It's not a real problem that Bitcoin solves. A single transaction costs multiple weeks wages in one of these less-functional countries (and wastes as much power as it takes to run an average American home for 20 days). They have social problems that need social solutions, not magic beans that live in their computers.
Maybe not Bitcoin, but there are other cryptocurrencies that actually prioritize low transaction fees. For example the next block fees on Bitcoin Cash is currently $0.0014.[0]
Ah yes classic crypto enthusiast banter: my coin de jour is better than the others for some reason even though it’s basically identical.

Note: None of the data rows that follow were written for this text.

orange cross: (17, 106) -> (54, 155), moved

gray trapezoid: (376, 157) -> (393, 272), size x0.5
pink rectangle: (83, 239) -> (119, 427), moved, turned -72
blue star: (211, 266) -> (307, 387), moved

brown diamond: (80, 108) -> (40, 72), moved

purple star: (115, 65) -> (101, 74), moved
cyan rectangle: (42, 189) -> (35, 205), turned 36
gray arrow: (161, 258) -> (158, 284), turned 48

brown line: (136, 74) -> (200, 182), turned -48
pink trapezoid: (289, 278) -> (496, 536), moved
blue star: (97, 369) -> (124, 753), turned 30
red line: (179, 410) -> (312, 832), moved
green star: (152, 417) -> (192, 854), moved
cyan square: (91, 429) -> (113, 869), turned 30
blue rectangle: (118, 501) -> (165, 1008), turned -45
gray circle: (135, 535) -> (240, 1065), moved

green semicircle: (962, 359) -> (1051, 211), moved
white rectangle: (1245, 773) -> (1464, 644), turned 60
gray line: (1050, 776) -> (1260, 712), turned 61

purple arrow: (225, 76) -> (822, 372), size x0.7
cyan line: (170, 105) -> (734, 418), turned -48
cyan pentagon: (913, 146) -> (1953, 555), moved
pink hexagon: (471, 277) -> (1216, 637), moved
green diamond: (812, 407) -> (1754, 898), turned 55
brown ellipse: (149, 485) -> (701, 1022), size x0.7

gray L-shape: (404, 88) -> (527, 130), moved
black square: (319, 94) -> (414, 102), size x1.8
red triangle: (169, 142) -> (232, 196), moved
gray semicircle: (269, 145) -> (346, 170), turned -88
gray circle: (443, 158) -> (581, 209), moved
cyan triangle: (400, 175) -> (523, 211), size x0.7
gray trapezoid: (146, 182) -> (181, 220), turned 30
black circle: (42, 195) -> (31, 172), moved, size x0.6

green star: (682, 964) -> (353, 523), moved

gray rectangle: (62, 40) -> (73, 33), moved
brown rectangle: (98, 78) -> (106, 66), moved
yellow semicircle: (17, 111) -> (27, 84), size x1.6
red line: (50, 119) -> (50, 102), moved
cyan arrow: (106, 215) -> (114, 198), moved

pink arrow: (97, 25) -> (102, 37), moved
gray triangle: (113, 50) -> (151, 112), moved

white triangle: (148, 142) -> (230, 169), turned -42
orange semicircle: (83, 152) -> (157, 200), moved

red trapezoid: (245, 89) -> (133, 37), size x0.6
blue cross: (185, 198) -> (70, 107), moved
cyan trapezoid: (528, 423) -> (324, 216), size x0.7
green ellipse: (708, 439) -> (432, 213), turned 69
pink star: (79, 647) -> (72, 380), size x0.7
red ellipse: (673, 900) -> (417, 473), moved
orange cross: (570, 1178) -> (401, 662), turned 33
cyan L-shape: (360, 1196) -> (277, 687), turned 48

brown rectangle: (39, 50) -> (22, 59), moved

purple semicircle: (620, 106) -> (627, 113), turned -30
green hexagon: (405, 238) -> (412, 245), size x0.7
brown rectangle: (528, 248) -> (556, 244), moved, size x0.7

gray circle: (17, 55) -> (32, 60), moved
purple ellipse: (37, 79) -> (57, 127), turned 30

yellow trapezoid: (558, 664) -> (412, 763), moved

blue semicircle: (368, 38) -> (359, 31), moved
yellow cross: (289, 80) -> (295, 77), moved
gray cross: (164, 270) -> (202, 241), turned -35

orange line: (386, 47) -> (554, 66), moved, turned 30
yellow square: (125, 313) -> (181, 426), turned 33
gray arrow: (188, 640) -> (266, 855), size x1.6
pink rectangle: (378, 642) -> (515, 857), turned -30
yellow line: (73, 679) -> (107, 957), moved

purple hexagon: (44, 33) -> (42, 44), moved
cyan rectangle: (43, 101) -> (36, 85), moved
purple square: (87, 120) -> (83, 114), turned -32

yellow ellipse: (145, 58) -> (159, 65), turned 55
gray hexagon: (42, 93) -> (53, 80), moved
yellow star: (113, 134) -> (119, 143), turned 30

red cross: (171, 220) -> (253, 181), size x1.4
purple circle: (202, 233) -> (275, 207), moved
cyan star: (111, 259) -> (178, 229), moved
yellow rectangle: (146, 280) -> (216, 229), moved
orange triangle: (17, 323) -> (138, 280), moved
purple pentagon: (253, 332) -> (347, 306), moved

It’s down 93% in value in the last two years so it has held its value worse than the Turkish lira and only slightly better than the bolivar and the egg salad sandwich I left on the windowsill back in the summer of 2017. Its transaction fees are only low because nobody’s using it. Supply constraints in transaction count were just kicked down the road, there’s no way on earth it would ever be able to match visas current transaction throughput of 50,000tx/sec.
Ah yes classic anti-crypto argument: pure dismissal.
It could easily process 20-30x more transactions than Bitcoin do, with the exact same fees. So the "only cheaper because it's not used" is just wrong.
So a cryptocurrency can only be useful if it matches the throughout of VISA? Sounds like a lazy way to dismiss it. I would for example consider it great if we could match PayPal for example.
Which in numbers would be blocks of around 100MB for PayPal's average volume last time I checked. And Bitcoin Cash is around that with 32MB.
Of course there's still ways to go, with the main bottleneck being block propagation (so blocks don't split the network or cause too much centralization due to orphan rates). Of which there are improvements being worked on.
Funny how you cherry-pick the value drop from the top. There's no denying they're too volatile, but you should try to be more objective.
That’s one of a litany of arguments. From sheer waste to limited capacity to funding international terrorism to missing all the basic features of the modern financial system to being slow, anti-efficient and rife with manipulation. It’s beanie babies for nerds. It’s a nifty theoretical solution to a hard CS problem, that’s found zero real world use in the last 10 years that isn’t crime. It’s great for crime.
I’m not necessarily cherry picking it for the top to make it look dramatic but that’s when volume peaked so more people bought in at that point than any other in the history of the currency. It’s the number that’s relevant to the largest group of people.
I’m picking this because these things can’t be true for it to be a solution to the stated problem: helping the Venezuelans.